Task goal:
Look through the data below, and copy each line that carries the word "purchased".

Saved data entries:
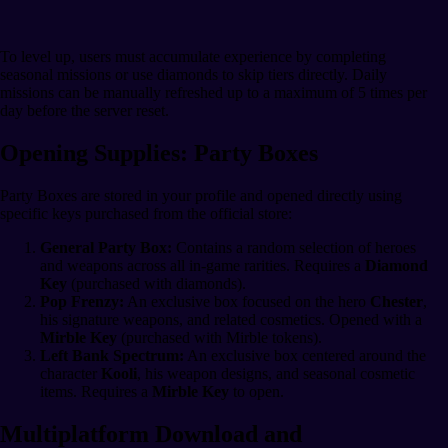
To level up, users must accumulate experience by completing
seasonal missions or use diamonds to skip tiers directly. Daily
missions can be manually refreshed up to a maximum of 5 times per
day before the server reset.
Opening Supplies: Party Boxes
Party Boxes are stored in your profile and opened directly using
specific keys purchased from the official store:
General Party Box:
Contains a random selection of heroes
and weapons across all in-game rarities. Requires a
Diamond
Key
(purchased with diamonds).
Pop Frenzy:
An exclusive box focused on the hero
Chester
,
his signature weapons, and related cosmetics. Opened with a
Mirble Key
(purchased with Mirble tokens).
Left Bank Spectrum:
An exclusive box centered around the
character
Kooli
, his weapon designs, and seasonal cosmetic
items. Requires a
Mirble Key
to open.
Multiplatform Download and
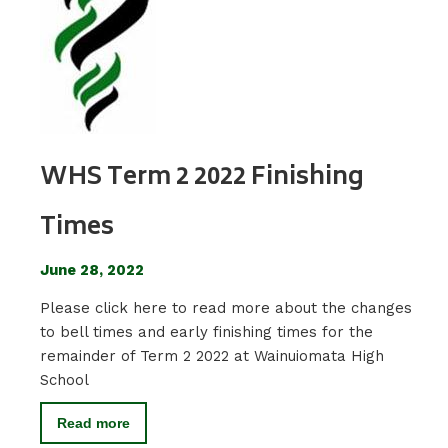
WHS Term 2 2022 Finishing
Times
June 28, 2022
Please click here to read more about the changes
to bell times and early finishing times for the
remainder of Term 2 2022 at Wainuiomata High
School
Read more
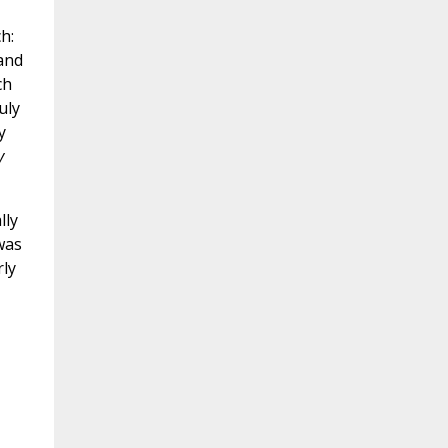
h:
 and
ch
uly
y
y
lly
was
rly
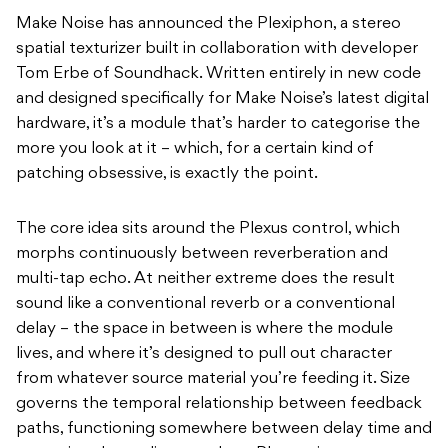
Make Noise has announced the Plexiphon, a stereo
spatial texturizer built in collaboration with developer
Tom Erbe of Soundhack. Written entirely in new code
and designed specifically for Make Noise’s latest digital
hardware, it’s a module that’s harder to categorise the
more you look at it – which, for a certain kind of
patching obsessive, is exactly the point.
The core idea sits around the Plexus control, which
morphs continuously between reverberation and
multi-tap echo. At neither extreme does the result
sound like a conventional reverb or a conventional
delay – the space in between is where the module
lives, and where it’s designed to pull out character
from whatever source material you’re feeding it. Size
governs the temporal relationship between feedback
paths, functioning somewhere between delay time and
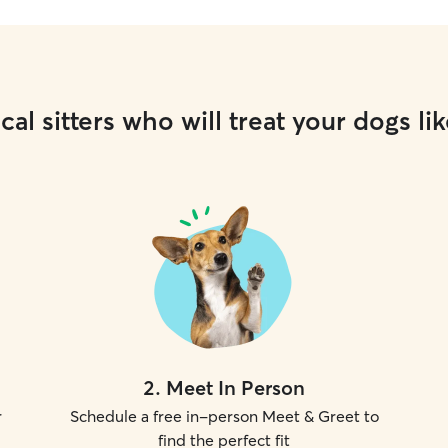
cal sitters who will treat your dogs lik
2
.
Meet In Person
r
Schedule a free in-person Meet & Greet to
find the perfect fit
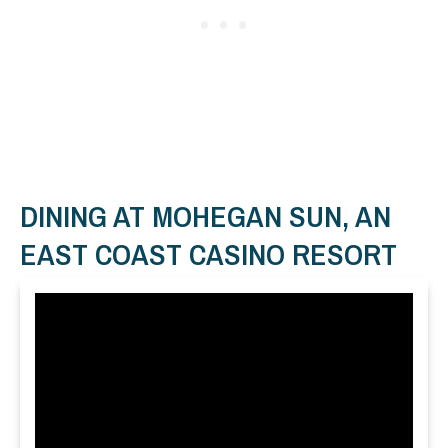
DINING AT MOHEGAN SUN, AN
EAST COAST CASINO RESORT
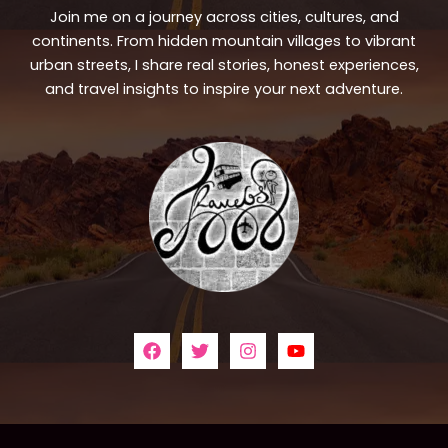
Join me on a journey across cities, cultures, and
continents. From hidden mountain villages to vibrant
urban streets, I share real stories, honest experiences,
and travel insights to inspire your next adventure.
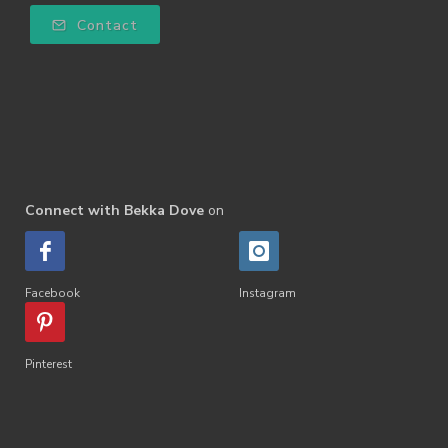
Contact
Connect with Bekka Dove
on
Facebook
Instagram
Pinterest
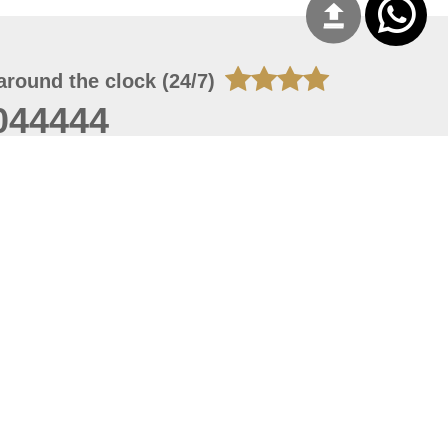
around the clock (24/7)
044444
 06, 2026 23:37:54
 site should have a screen resolution of 1920x1080
Internet Explorer 11.0+, Firefox latest version, Google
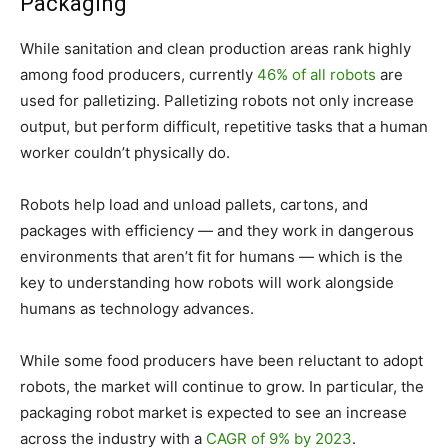
Packaging
While sanitation and clean production areas rank highly
among food producers, currently
46% of all robots
are
used for palletizing. Palletizing robots not only increase
output, but perform difficult, repetitive tasks that a human
worker couldn’t physically do.
Robots help load and unload pallets, cartons, and
packages with efficiency — and they work in dangerous
environments that aren’t fit for humans — which is the
key to understanding how robots will work alongside
humans as technology advances.
While some food producers have been reluctant to adopt
robots, the market will continue to grow. In particular, the
packaging robot market is expected to see an increase
across the industry with a
CAGR of 9% by 2023
.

The completed task:
specific keys purchased from the official store:
(purchased with diamonds).
(purchased with Mirble tokens).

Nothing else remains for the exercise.